Introduction
Surgical antibiotic prophylaxis is defined as the administration of an antimicrobial
agent prior to contamination of previously sterile spaces and fluids[1]. The purpose of this procedure is to eradicate transient organisms with the potential
to colonize and slow the growth of resident microbes, thus preventing surgical infection[1]. Antibiotic prophylaxis should be performed in conjunction with any surgery associated
with a high risk for infection or when the consequences of infection would be disastrous
(even if the risk for infection is low)[2].
According to the classification scheme of the American National Academy of Science
and the National Research, surgical wounds are classified as clean injuries (no violation
of septic technique, no manipulation of the gastrointestinal tract or genitourinary,
or respiratory system, and no sign of inflammation), clean-contaminated injuries (manipulation
of the digestive or respiratory tract and/or minimal violation of sterile technique),
contaminated injuries (active inflammation and/or violation of sterile technique),
or dirty injuries (purulent inflammation)[3].

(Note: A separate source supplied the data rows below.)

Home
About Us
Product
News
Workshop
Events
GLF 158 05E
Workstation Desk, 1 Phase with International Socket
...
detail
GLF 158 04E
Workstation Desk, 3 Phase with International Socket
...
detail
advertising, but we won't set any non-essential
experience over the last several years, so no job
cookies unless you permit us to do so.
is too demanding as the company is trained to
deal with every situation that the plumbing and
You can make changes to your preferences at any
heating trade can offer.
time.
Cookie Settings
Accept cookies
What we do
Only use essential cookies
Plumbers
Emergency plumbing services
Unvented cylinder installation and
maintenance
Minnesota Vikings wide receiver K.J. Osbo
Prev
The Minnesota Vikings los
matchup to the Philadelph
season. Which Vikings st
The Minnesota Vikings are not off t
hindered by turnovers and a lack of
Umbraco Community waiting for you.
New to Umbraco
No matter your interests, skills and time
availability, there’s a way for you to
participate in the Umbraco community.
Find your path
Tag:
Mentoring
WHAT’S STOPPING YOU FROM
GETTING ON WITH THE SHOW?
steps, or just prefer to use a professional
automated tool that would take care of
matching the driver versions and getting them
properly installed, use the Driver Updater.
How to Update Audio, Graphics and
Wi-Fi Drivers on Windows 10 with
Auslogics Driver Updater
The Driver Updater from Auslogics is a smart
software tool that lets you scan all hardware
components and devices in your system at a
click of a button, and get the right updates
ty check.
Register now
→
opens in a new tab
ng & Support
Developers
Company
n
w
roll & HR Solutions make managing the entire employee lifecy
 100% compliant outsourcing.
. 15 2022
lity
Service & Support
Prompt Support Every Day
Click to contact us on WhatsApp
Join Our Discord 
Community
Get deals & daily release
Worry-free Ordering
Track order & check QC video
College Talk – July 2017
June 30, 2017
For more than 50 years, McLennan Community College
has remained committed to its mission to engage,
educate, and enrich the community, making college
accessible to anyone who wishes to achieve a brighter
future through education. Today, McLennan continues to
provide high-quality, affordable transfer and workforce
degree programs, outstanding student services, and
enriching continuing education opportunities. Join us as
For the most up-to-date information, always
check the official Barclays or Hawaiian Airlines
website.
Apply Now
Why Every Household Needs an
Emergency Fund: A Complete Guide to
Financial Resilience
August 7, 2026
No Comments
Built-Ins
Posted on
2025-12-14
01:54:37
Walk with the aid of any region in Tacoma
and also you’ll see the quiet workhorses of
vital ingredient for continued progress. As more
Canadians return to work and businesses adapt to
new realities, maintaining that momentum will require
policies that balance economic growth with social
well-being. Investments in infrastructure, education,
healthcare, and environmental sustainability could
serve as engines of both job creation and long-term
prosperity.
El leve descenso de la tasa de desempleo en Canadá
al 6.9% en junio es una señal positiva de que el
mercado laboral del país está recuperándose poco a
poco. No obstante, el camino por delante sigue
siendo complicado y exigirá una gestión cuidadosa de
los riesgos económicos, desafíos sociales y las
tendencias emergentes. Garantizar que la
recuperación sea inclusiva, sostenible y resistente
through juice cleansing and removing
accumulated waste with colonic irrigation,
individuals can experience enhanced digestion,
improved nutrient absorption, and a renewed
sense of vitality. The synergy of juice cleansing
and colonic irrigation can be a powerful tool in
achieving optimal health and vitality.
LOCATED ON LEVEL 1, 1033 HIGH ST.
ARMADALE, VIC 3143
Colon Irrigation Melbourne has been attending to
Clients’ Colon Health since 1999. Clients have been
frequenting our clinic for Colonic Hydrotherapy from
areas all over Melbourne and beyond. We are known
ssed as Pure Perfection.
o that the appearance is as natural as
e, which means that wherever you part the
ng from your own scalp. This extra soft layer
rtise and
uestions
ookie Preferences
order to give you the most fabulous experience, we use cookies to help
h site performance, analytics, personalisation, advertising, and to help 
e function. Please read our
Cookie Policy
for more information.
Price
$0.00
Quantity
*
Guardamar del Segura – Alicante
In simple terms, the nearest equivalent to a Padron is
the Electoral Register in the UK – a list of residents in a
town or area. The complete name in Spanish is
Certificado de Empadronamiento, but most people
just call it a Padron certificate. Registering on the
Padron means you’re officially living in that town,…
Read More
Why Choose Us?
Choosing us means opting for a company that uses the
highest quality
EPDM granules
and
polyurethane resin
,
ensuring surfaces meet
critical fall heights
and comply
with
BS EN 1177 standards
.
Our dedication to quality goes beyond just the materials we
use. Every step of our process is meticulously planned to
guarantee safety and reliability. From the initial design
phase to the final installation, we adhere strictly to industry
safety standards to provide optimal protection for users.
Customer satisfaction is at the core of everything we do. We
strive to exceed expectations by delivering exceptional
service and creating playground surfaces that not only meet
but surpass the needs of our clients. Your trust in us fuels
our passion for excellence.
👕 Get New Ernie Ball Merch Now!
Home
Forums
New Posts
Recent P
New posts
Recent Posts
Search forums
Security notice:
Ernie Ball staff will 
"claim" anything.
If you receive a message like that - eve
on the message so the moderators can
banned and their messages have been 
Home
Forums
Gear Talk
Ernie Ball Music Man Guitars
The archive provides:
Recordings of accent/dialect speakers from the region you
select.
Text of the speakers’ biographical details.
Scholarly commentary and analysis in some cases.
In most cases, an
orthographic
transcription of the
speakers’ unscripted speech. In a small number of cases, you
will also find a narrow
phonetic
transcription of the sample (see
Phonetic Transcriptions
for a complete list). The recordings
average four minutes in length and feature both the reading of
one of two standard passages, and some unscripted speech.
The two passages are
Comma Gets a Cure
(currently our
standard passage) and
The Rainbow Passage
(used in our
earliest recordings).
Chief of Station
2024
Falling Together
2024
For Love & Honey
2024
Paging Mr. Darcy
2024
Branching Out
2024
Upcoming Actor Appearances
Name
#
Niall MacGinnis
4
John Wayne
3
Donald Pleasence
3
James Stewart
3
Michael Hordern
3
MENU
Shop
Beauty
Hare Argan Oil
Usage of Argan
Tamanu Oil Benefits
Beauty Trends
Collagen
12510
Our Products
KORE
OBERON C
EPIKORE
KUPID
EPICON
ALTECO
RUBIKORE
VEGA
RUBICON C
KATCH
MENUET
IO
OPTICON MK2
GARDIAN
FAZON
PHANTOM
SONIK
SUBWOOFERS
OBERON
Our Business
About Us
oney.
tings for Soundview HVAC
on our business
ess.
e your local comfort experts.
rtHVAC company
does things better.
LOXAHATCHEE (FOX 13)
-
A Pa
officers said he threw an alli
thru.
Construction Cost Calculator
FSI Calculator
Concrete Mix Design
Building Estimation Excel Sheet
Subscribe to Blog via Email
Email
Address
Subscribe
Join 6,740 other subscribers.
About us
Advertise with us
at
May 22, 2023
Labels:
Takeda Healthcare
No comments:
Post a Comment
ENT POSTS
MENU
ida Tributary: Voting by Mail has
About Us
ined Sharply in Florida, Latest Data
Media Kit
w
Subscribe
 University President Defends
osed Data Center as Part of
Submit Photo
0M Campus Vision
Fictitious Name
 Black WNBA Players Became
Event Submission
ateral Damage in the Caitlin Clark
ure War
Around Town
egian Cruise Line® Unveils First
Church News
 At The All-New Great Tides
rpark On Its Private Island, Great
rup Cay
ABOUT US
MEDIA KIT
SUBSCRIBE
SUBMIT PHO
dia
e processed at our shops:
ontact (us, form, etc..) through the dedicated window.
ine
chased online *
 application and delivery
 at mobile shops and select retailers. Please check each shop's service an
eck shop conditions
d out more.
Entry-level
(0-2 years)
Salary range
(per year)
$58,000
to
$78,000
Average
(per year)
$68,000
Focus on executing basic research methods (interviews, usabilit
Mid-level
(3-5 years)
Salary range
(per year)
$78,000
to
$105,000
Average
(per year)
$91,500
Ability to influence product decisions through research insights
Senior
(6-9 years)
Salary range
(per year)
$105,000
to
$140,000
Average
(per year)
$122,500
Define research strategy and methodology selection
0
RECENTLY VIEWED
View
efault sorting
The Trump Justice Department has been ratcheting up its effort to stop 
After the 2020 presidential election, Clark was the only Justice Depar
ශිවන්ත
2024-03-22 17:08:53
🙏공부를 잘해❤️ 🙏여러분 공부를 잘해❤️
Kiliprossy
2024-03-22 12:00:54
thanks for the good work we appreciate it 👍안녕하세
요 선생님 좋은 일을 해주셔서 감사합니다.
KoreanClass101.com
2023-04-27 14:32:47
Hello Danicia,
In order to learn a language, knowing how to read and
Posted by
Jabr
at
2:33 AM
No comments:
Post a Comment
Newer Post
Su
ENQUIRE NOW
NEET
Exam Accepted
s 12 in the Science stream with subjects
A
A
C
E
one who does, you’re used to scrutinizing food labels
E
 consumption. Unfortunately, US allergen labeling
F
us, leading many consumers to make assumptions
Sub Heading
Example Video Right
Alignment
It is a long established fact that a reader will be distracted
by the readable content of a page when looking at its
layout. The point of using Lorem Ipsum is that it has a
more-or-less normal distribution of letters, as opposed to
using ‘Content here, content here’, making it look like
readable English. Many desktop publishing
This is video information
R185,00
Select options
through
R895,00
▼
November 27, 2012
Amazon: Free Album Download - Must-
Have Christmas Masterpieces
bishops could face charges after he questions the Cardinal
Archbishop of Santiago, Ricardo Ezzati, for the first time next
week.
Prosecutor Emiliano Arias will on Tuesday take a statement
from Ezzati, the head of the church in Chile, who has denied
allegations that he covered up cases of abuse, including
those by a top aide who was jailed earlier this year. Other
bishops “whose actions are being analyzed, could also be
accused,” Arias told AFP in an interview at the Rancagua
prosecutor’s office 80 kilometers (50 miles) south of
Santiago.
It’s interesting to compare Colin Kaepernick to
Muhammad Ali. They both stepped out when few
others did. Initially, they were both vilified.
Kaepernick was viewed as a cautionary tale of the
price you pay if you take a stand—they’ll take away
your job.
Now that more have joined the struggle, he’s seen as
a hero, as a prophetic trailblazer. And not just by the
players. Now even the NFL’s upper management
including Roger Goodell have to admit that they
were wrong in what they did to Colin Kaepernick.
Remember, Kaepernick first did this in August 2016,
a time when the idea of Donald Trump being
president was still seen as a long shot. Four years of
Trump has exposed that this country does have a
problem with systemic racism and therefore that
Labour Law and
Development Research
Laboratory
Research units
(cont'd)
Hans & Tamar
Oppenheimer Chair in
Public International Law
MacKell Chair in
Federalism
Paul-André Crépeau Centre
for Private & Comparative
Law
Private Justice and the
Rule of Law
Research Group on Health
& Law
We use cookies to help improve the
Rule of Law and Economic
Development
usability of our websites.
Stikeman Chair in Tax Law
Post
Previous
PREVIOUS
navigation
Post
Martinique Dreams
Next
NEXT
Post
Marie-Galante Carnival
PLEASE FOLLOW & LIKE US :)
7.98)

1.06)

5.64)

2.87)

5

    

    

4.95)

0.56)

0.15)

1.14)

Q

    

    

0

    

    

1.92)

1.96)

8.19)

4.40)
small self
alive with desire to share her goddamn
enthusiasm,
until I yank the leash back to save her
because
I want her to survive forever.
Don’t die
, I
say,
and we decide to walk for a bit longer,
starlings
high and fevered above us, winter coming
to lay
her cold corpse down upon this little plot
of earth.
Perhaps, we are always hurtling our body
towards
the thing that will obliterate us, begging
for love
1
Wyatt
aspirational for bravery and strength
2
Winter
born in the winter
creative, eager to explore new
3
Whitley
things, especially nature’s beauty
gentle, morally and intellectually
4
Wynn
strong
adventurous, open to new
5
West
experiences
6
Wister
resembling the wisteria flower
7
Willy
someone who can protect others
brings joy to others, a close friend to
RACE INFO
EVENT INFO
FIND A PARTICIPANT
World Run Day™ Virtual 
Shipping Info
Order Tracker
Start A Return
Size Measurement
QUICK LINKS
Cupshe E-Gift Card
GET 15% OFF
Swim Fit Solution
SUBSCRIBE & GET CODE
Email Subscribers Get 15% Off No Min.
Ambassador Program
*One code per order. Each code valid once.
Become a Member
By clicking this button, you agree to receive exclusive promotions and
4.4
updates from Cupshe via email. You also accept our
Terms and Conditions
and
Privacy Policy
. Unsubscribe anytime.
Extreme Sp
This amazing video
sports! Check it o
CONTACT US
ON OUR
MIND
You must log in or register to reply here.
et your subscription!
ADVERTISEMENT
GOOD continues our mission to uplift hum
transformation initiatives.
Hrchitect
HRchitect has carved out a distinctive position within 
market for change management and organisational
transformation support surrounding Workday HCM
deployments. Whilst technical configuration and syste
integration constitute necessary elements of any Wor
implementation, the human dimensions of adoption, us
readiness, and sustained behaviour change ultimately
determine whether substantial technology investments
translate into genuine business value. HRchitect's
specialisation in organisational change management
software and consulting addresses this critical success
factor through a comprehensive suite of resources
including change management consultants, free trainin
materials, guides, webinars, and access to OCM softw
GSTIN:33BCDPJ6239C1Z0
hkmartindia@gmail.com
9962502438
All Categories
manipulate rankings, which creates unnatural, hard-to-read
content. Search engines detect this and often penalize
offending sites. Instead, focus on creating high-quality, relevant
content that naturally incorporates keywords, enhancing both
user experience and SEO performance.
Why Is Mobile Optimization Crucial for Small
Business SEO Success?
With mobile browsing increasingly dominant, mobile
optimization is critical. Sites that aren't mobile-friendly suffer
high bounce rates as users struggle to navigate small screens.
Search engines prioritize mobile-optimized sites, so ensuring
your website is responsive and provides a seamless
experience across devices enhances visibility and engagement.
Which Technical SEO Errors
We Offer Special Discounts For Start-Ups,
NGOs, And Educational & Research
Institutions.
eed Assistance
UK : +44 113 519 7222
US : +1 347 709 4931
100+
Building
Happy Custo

The choice of antibiotic is influenced by the need for the drug to be administered
intravenously to be effective against agents that might colonize the surgical site
and to be bactericidal, achieve adequate tissue levels, cause minimal side effects,
be relatively cost-effective (half-life), and have a minimal impact on the local colonizers
of the patient and the hospital[4]. Cefazolin meets all of these requirements and is thus the first choice for surgical
prophylaxis for clean-contaminated head and neck surgeries according to the recommendations
of the Antimicrobial Agents Committee of the Surgical Infections Society and American
Society of Health-System Pharmacists of 1999. Clindamycin should be used in patients
allergic to beta-lactams. Amoxicillin-clavulanate is the first choice for surgeries
with risk for contamination by anaerobes[4].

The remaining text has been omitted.